When Holocaust history gets distorted or dismissed: 7-11-19
When alternative spiritual paths beckon: 7-13/14-19

After the Charleston massacre, a story of hope: 7-12-19

One of the most appalling outbreaks of violence rooted in white supremacy in modern history was the 2015 murder of nine black people praying at the end of a Bible study at Mother Emanuel African Methodist Episcopal Church in Charleston, S.C.

For-such-a-timeThe unrepentant 21-year-old killer was found guilty and sentenced to death. Which, of course, comes nowhere close to ending the story. In any such disaster, the story continues in the lives of survivors and of families who members were killed. It's one of those continuing stories that we get in an important new book, For Such a Time as This: Hope and Forgiveness after the Charleston Massacre, by the Rev. Sharon Risher with Sherri Wood Emmons.

Risher's mother, Ethel Lee Lance, and two cousins, Susie Jackson, 87, and Tywanza Sanders, 26, were among those murdered. The path from the shock of the killing to an eventual commitment to work for sensible gun legislation and against white racist ideology has been mined with one trauma after another for Risher, and she spares the readers none of it. This is a book full of raw emotion and pleas for racial harmony and political activism to counteract the spiteful ideology that motivated the shooter.

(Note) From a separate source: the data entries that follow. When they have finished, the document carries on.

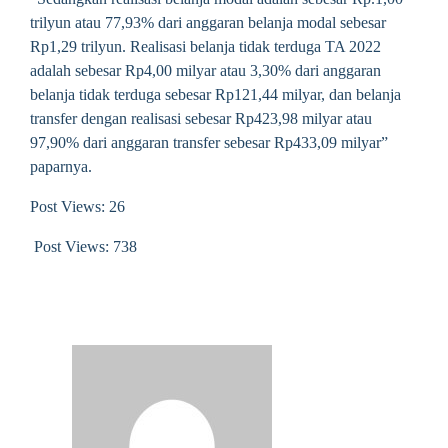
trilyun atau 77,93% dari anggaran belanja modal sebesar
Rp1,29 trilyun. Realisasi belanja tidak terduga TA 2022
adalah sebesar Rp4,00 milyar atau 3,30% dari anggaran
belanja tidak terduga sebesar Rp121,44 milyar, dan belanja
transfer dengan realisasi sebesar Rp423,98 milyar atau
97,90% dari anggaran transfer sebesar Rp433,09 milyar”
paparnya.
Post Views: 26
Post Views:
738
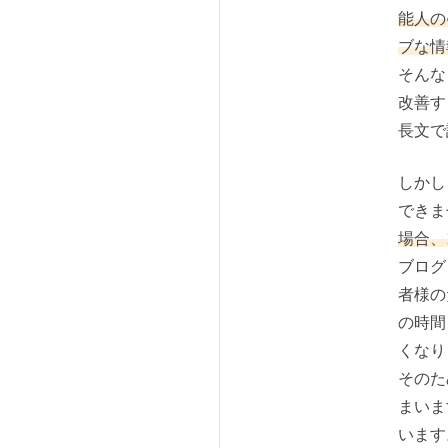
能人の
ブな情
そんな
改善す
長文で
しかし
できま
場合、
ブログ
者様の
の時間
くなり
そのた
まいま
います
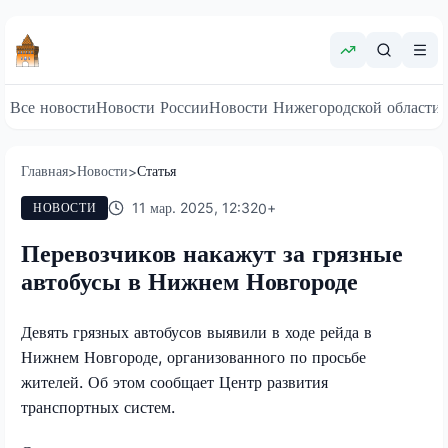
Все новости
Новости России
Новости Нижегородской области
Главная
Новости
Статья
>
>
11 мар. 2025, 12:32
0
+
НОВОСТИ
Перевозчиков накажут за грязные
автобусы в Нижнем Новгороде
Девять грязных автобусов выявили в ходе рейда в
Нижнем Новгороде, организованного по просьбе
жителей. Об этом сообщает Центр развития
транспортных систем.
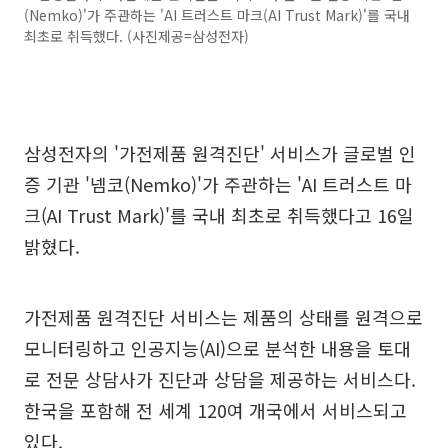
(Nemko)'가 주관하는 'AI 트러스트 마크(AI Trust Mark)'를 국내
최초로 취득했다. (사진제공=삼성전자)
삼성전자의 '가전제품 원격진단' 서비스가 글로벌 인
증 기관 '넴코(Nemko)'가 주관하는 'AI 트러스트 마
크(AI Trust Mark)'를 국내 최초로 취득했다고 16일
밝혔다.
가전제품 원격진단 서비스는 제품의 상태를 원격으로
모니터링하고 인공지능(AI)으로 분석한 내용을 토대
로 전문 상담사가 진단과 상담을 제공하는 서비스다.
한국을 포함해 전 세계 120여 개국에서 서비스되고
있다.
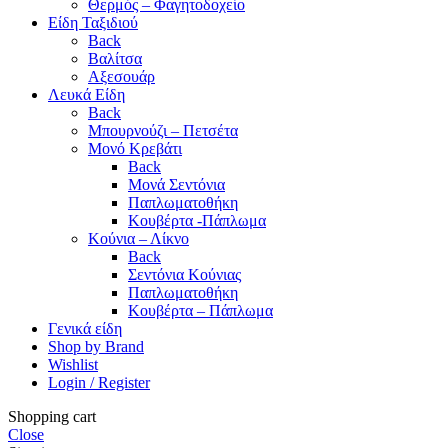
Θερμός – Φαγητοδοχείο
Είδη Ταξιδιού
Back
Βαλίτσα
Αξεσουάρ
Λευκά Είδη
Back
Μπουρνούζι – Πετσέτα
Μονό Κρεβάτι
Back
Μονά Σεντόνια
Παπλωματοθήκη
Κουβέρτα -Πάπλωμα
Κούνια – Λίκνο
Back
Σεντόνια Κούνιας
Παπλωματοθήκη
Κουβέρτα – Πάπλωμα
Γενικά είδη
Shop by Brand
Wishlist
Login / Register
Shopping cart
Close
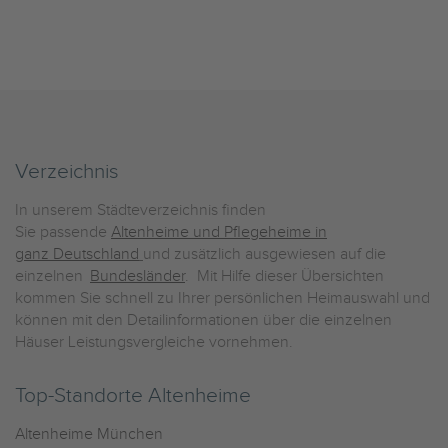
Verzeichnis
In unserem Städteverzeichnis finden
Sie passende
Altenheime und Pflegeheime in
ganz Deutschland
und zusätzlich ausgewiesen auf die
einzelnen
Bundesländer
. Mit Hilfe dieser Übersichten
kommen Sie schnell zu Ihrer persönlichen Heimauswahl und
können mit den Detailinformationen über die einzelnen
Häuser Leistungsvergleiche vornehmen.
Top-Standorte Altenheime
Altenheime München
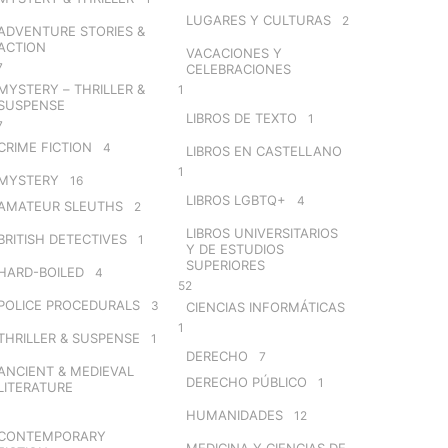
LUGARES Y CULTURAS
2
ADVENTURE STORIES &
ACTION
VACACIONES Y
7
CELEBRACIONES
MYSTERY – THRILLER &
1
SUSPENSE
LIBROS DE TEXTO
1
7
CRIME FICTION
4
LIBROS EN CASTELLANO
1
MYSTERY
16
LIBROS LGBTQ+
4
AMATEUR SLEUTHS
2
LIBROS UNIVERSITARIOS
BRITISH DETECTIVES
1
Y DE ESTUDIOS
SUPERIORES
HARD-BOILED
4
52
POLICE PROCEDURALS
3
CIENCIAS INFORMÁTICAS
1
THRILLER & SUSPENSE
1
DERECHO
7
ANCIENT & MEDIEVAL
DERECHO PÚBLICO
1
LITERATURE
HUMANIDADES
12
CONTEMPORARY
MEDICINA Y CIENCIAS DE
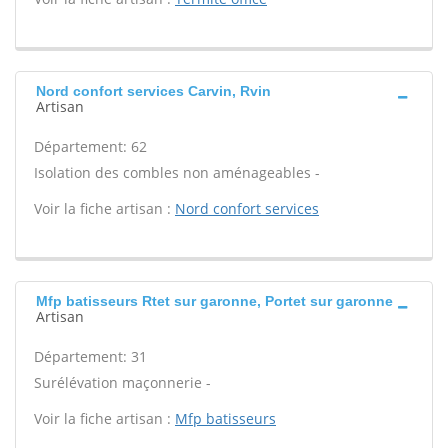
Nord confort services Carvin, Rvin
Artisan
Département: 62
Isolation des combles non aménageables -
Voir la fiche artisan :
Nord confort services
Mfp batisseurs Rtet sur garonne, Portet sur garonne
Artisan
Département: 31
Surélévation maçonnerie -
Voir la fiche artisan :
Mfp batisseurs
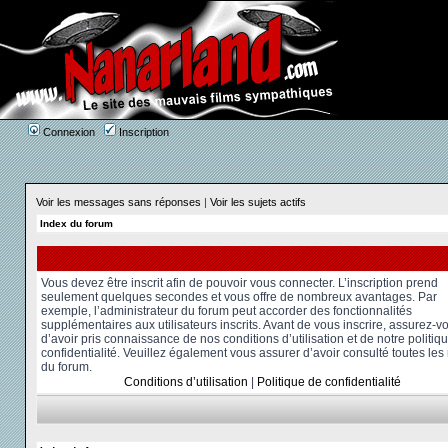
Connexion
Inscription
Voir les messages sans réponses
|
Voir les sujets actifs
Index du forum
Vous devez être inscrit afin de pouvoir vous connecter. L’inscription prend
seulement quelques secondes et vous offre de nombreux avantages. Par
exemple, l’administrateur du forum peut accorder des fonctionnalités
supplémentaires aux utilisateurs inscrits. Avant de vous inscrire, assurez-v
d’avoir pris connaissance de nos conditions d’utilisation et de notre politiq
confidentialité. Veuillez également vous assurer d’avoir consulté toutes les
du forum.
Conditions d’utilisation
|
Politique de confidentialité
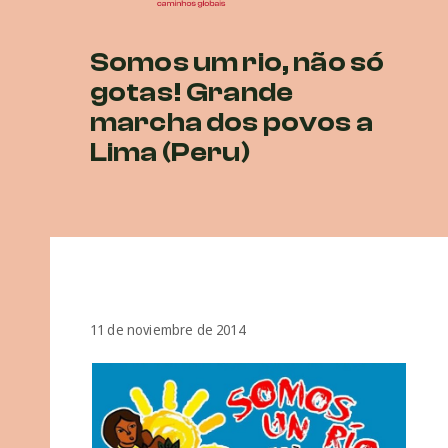
Somos um rio, não só
gotas! Grande
marcha dos povos a
Lima (Peru)
11 de noviembre de 2014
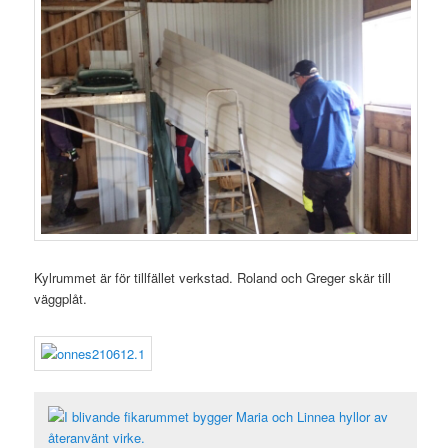
Kylrummet är för tillfället verkstad. Roland och Greger skär till
väggplåt.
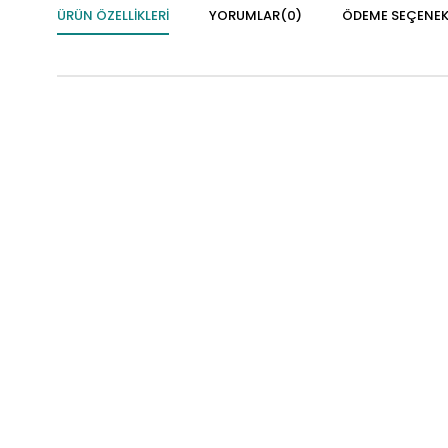
ÜRÜN ÖZELLIKLERI
YORUMLAR
(0)
ÖDEME SEÇENEK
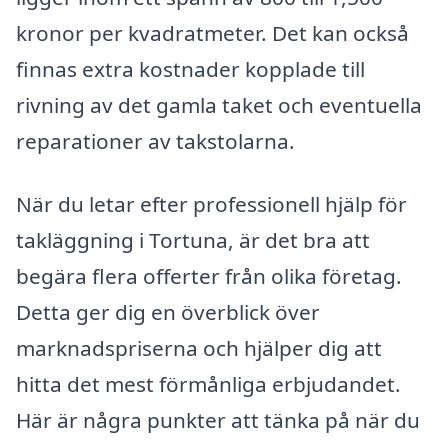
kronor per kvadratmeter. Det kan också
finnas extra kostnader kopplade till
rivning av det gamla taket och eventuella
reparationer av takstolarna.
När du letar efter professionell hjälp för
takläggning i Tortuna, är det bra att
begära flera offerter från olika företag.
Detta ger dig en överblick över
marknadspriserna och hjälper dig att
hitta det mest förmånliga erbjudandet.
Här är några punkter att tänka på när du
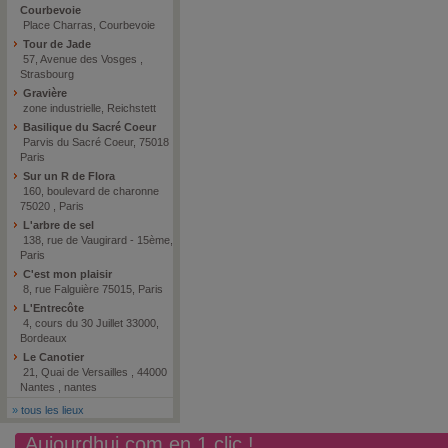
Courbevoie
Place Charras, Courbevoie
Tour de Jade
57, Avenue des Vosges ,
Strasbourg
Gravière
zone industrielle, Reichstett
Basilique du Sacré Coeur
Parvis du Sacré Coeur, 75018
Paris
Sur un R de Flora
160, boulevard de charonne
75020 , Paris
L'arbre de sel
138, rue de Vaugirard - 15ème,
Paris
C'est mon plaisir
8, rue Falguière 75015, Paris
L'Entrecôte
4, cours du 30 Juillet 33000,
Bordeaux
Le Canotier
21, Quai de Versailles , 44000
Nantes , nantes
»
tous les lieux
Aujourdhui.com en 1 clic !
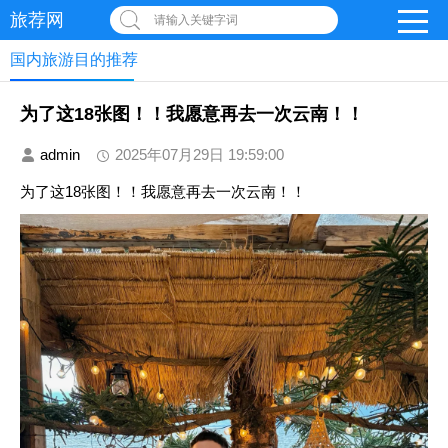
旅荐网
请输入关键字词
国内旅游目的推荐
为了这18张图！！我愿意再去一次云南！！
admin
2025年07月29日 19:59:00
为了这18张图！！我愿意再去一次云南！！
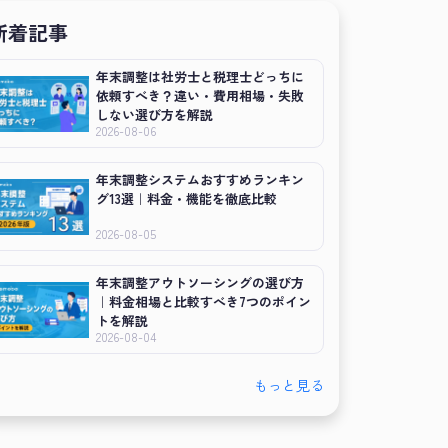
新着記事
年末調整は社労士と税理士どっちに
依頼すべき？違い・費用相場・失敗
しない選び方を解説
2026-08-06
年末調整システムおすすめランキン
グ13選｜料金・機能を徹底比較
2026-08-05
年末調整アウトソーシングの選び方
｜料金相場と比較すべき7つのポイン
トを解説
2026-08-04
もっと見る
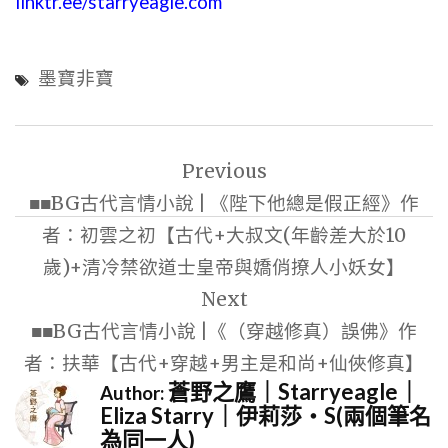
linktr.ee/starryeagle.com
墨寶非寶
文
Previous
章
■■BG古代言情小說 | 《陛下他總是假正經》作
導
者：初雲之初【古代+大叔文(年齡差大於10
覽
歲)+清冷禁欲道士皇帝與嬌俏撩人小妖女】
Next
■■BG古代言情小說 |《（穿越修真）誤佛》作
者：扶華【古代+穿越+男主是和尚+仙俠修真】
蒼野之鷹｜Starryeagle｜
Author:
Eliza Starry｜伊莉莎・S(兩個筆名
為同一人)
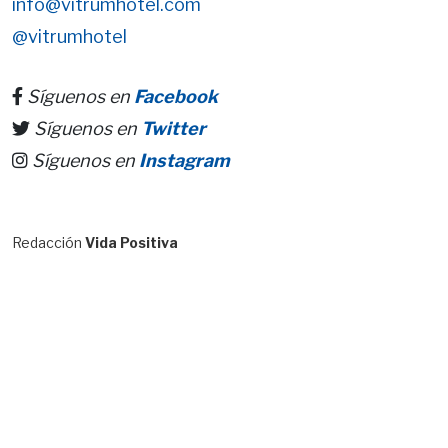
info@vitrumhotel.com
@vitrumhotel
Síguenos en
Facebook
Síguenos en
Twitter
Síguenos en
Instagram
Redacción
Vida Positiva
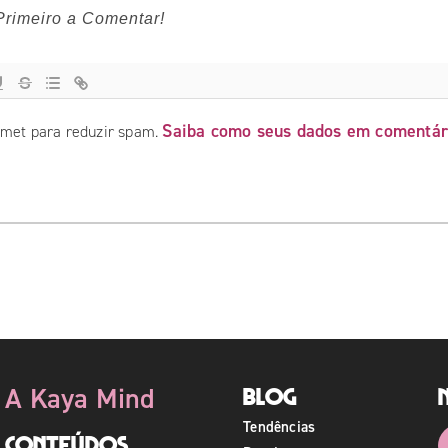
Saiba como seus dados em comentár
ismet para reduzir spam.
A Kaya Mind
Blog
Tendências
Conteúdos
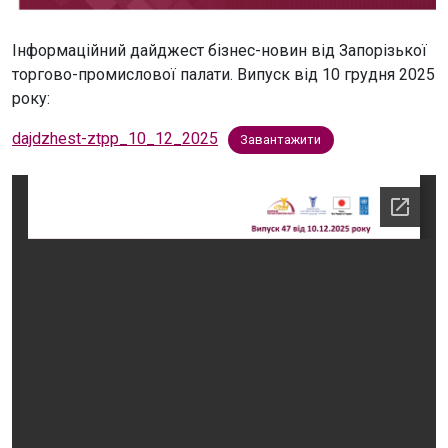
Інформаційний дайджест бізнес-новин від Запорізької
торгово-промислової палати. Випуск від 10 грудня 2025
року:
dajdzhest-ztpp_10_12_2025
Завантажити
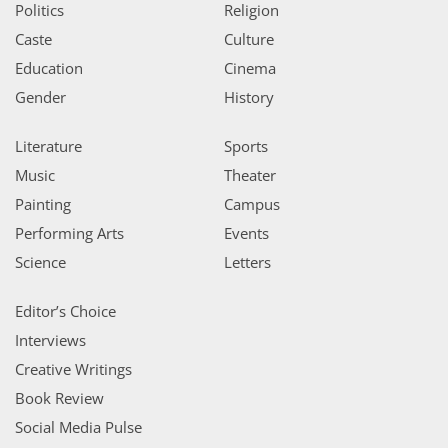
Politics
Religion
Caste
Culture
Education
Cinema
Gender
History
Literature
Sports
Music
Theater
Painting
Campus
Performing Arts
Events
Science
Letters
Editor’s Choice
Interviews
Creative Writings
Book Review
Social Media Pulse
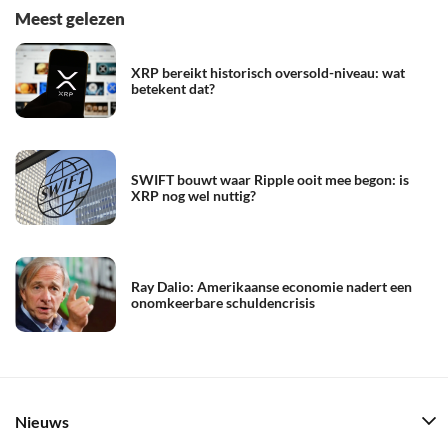
Meest gelezen
XRP bereikt historisch oversold-niveau: wat
betekent dat?
SWIFT bouwt waar Ripple ooit mee begon: is
XRP nog wel nuttig?
Ray Dalio: Amerikaanse economie nadert een
onomkeerbare schuldencrisis
Nieuws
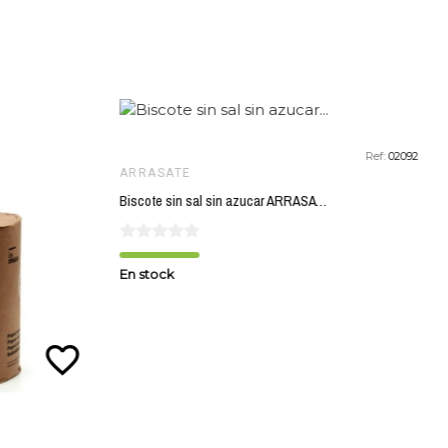
Ref:
02092
ARRASATE
Biscote sin sal sin azucar ARRASATE 270 gr ECO
En stock
favorite_border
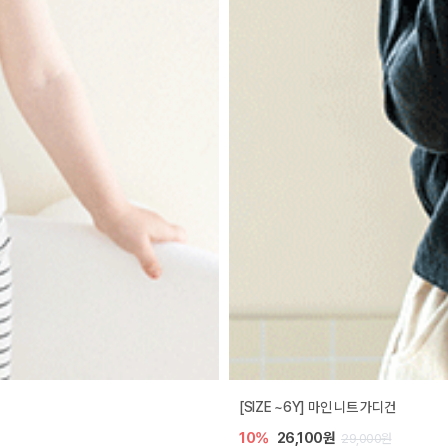
[SIZE ~6Y] 마인 니트 가디건
10%
26,100원
29,000원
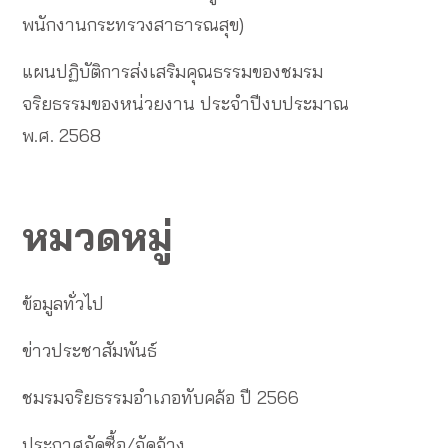
พนักงานกระทรวงสาธารณสุข)
แผนปฏิบัติการส่งเสริมคุณธรรมของชมรม
จริยธรรมของหน่วยงาน ประจำปีงบประมาณ
พ.ศ. 2568
หมวดหมู่
ข้อมูลทั่วไป
ข่าวประชาสัมพันธ์
ชมรมจริยธรรมอำเภอทับคล้อ ปี 2566
ประกาศจัดซื้อ/จัดจ้าง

The story is at time repetitive and could have used some additional careful editing, but in some ways those shortcomings accurately reflect the storm that Risher survived to write about. It's also a monument in words to honor those whose lives were taken away merely because Dylann Roof decided that his job was to kill as many African-Americans as possible to save white culture.

As we read about how Risher and her family worked their way through catastrophe, she acknowledges that it hasn't been easy and that there have been many internal family disagreements.

"I really do hate to put all of our business out there like this," she writes. ". . .But I want people to know, to really understand, that just because you have gone through all of this mess, it doesn't mean you can't come out on the other side. You can."

As a young woman, Risher always felt the love and support of her mother, who died a few months before her 71st birthday. But it took Risher time to find her own path. Eventually she graduated from Austin Presbyterian Theological Seminary, though she was ordained by another Protestant denomination and became a hospital chaplain, a job she was doing in Texas when the Charleston massacre occurred.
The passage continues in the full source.